Received: January 23, 2020
Peer-review started: January 23, 2020
First decision: April 1, 2020
Revised: April 2, 2020
Accepted: April 23, 2020
Article in press: April 23, 2020
Published online: May 26, 2020
Research background

Stroke survivors commonly suffer from disabilities requiring temporary or lifelong assistance, resulting in a substantial economic burden for poststroke care and stem cell (SC) therapeutics appear to be a promising alternative for intervention in stroke therapy. However, the efficacy of SC therapy depends on the SC homing ability and engraftment into the injury site over a long period of time.

Research motivation

The analysis of the homing and tracking SC processes is a pivotal strategy for utilizing preclinical results to increase translational knowledge to improve stroke care at the bedside.

Research objectives

In this systematic review, we aim to evaluate SC migration homing, tracking and therapeutic efficacy in the treatment of stroke using nanoparticles.

Research methods

A systematic literature search was performed to identify articles published prior to November 2019 that were indexed in PubMed and Scopus. The following inclusion criteria were used: (1) Studies that used in vivo models of stroke or ischemic brain lesions; (2) Studies of SCs labeled with some type of contrast agent for cell migration detection; and (3) Studies that involved in vivo cellular homing and tracking analysis.

Research results

A total of 82 articles were identified by indexing in Scopus and PubMed. After the inclusion criteria were applied, 35 studies were selected, and the articles were assessed for eligibility; ultimately, only 25 studies were included. Most of the selected studies used SCs from human and mouse bone marrow labeled with magnetic nanoparticles alone or combined with fluorophore dyes. These cells were administered in the stroke model (to treat middle cerebral artery occlusion in 74% of studies and for photothrombotic induction in 26% of studies). Fifty-three percent of studies used xenogeneic grafts for cell therapy, and the migration homing and tracking evaluation was performed by magnetic resonance imaging as well as other techniques, such as near-infrared fluorescence imaging (12%) or bioluminescence assays (12%).

Research conclusions

Our systematic review provides a comprehensive, up-to-date evaluation of the SC migration and efficacy of cellular therapy for brain injury.

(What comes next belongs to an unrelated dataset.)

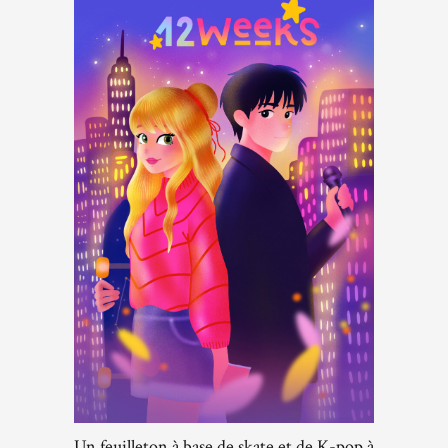
Un feuilleton à base de skate et de K-pop à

Cellular therapy demonstrated considerable efficacy with regard to the functional and structural evaluation, as well as the differentiation of the cells in the late stage of evaluation (after 7 d of cell implantation), using protein molecular and other tests.

Research perspectives

In summary, a long clinical follow-up is necessary in combination with the use of the homing imaging technique as the gold standard to address the gap between the clinical application and the preclinical cellular therapy outcome. Thus, the prescription of SCs labeled with SPION according to this review may help improve future clinical trials.